MI reduces Dex binding by yeast cells expressing GR in a dose-dependent manner. Yeast cells expressing GR were preincubated with various concentrations of MI or vehicle only for 2 h at 30°C, followed by a 2-h incubation with [³H]Dex with or without [¹H]Dex competitor. Cells were washed, and the specific counts bound were determined (see Materials and Methods). Each datum point represents the mean ± range for two independent samples from a given experiment normalized to maximum specific counts bound and is representative of three experiments. A 100% binding is approximately 3,100 sites per cell. Yeast cells not expressing GR display no specific binding.

FIG. 7

GR signaling in response to Dex is unaffected by SBA1 deletion.

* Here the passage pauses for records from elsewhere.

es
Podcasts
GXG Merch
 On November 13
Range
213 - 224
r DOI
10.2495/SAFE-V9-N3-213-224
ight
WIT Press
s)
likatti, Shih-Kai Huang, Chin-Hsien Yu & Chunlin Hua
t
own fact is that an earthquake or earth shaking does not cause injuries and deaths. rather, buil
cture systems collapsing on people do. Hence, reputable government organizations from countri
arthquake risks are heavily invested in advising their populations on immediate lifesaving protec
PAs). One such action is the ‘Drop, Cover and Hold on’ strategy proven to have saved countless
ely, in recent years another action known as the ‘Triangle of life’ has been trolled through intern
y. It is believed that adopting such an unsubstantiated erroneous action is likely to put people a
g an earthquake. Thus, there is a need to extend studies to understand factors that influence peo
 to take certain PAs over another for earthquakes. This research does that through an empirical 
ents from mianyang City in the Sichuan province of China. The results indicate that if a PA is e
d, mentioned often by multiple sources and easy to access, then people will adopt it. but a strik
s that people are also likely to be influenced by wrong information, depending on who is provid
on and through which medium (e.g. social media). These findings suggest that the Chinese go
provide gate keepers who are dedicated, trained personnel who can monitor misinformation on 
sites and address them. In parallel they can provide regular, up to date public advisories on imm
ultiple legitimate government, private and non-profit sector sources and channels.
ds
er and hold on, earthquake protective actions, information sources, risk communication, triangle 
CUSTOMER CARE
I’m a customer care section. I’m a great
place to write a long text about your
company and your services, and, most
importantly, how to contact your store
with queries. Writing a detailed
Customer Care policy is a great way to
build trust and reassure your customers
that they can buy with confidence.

Yeast strains that are wild type, those with SBA1 deleted (Δsba1), or those with SBA1 deleted and with a plasmid expressing epitope-tagged Sba1 (SBA1-Flag) were incubated overnight with various concentrations of Dex. All cell types express GR and contain a GR-inducible lacZ reporter. Cells were harvested and β-Gal activities were measured (see Materials and Methods). Data, expressed as arbitrary β-Gal units, represent the means ± ranges of two independent samples from a given experiment and are representative of several experiments.

FIG. 8

GR signaling in SBA1 deletion strains displays increased sensitivity to ansamycins; expression of human p23 rescues this increased sensitivity. Yeast strains with the chromosomal SBA1 gene deleted and containing plasmids expressing no Sba1 (Δsba1), epitope-tagged Sba1 (Sba1-Flag), or human p23 were incubated overnight at 30°C with Dex (10 μM) with or without MII, HA, or MI. All strains express GR and contain a GR-inducible lacZ reporter. Cells were harvested, and β-Gal activities were measured (see Materials and Methods). Data, expressed as arbitrary β-Gal units, represent the means ± ranges of two independent samples from a given experiment and are representative of several experiments. The response of the parent yeast strain, with the chromosomal SBA1 gene intact, is comparable to those of the SBA1-Flag and human p23 strains (data not shown).

FIG. 9

Dex binding in cells lacking Sba1 displays increased sensitivity to MII. Yeast strains with the chromosomal SBA1 gene deleted and containing plasmids expressing no Sba1 (Δsba1) or epitope-tagged Sba1 (SBA1-Flag) were preincubated with various concentrations of MII or vehicle only for 2 h at 30°C, followed by a 2-h incubation with [³H]Dex with or without [¹H]Dex competitor. Cells were washed, and specific counts bound were determined (see Materials and Methods). Each datum point represents the mean ± range for two independent samples from a given experiment normalized to maximum specific counts bound, and results are representative of three experiments. Total binding is approximately 3,100 sites per cell for SBA1-Flag and 1,900 sites per cell for Δsba1.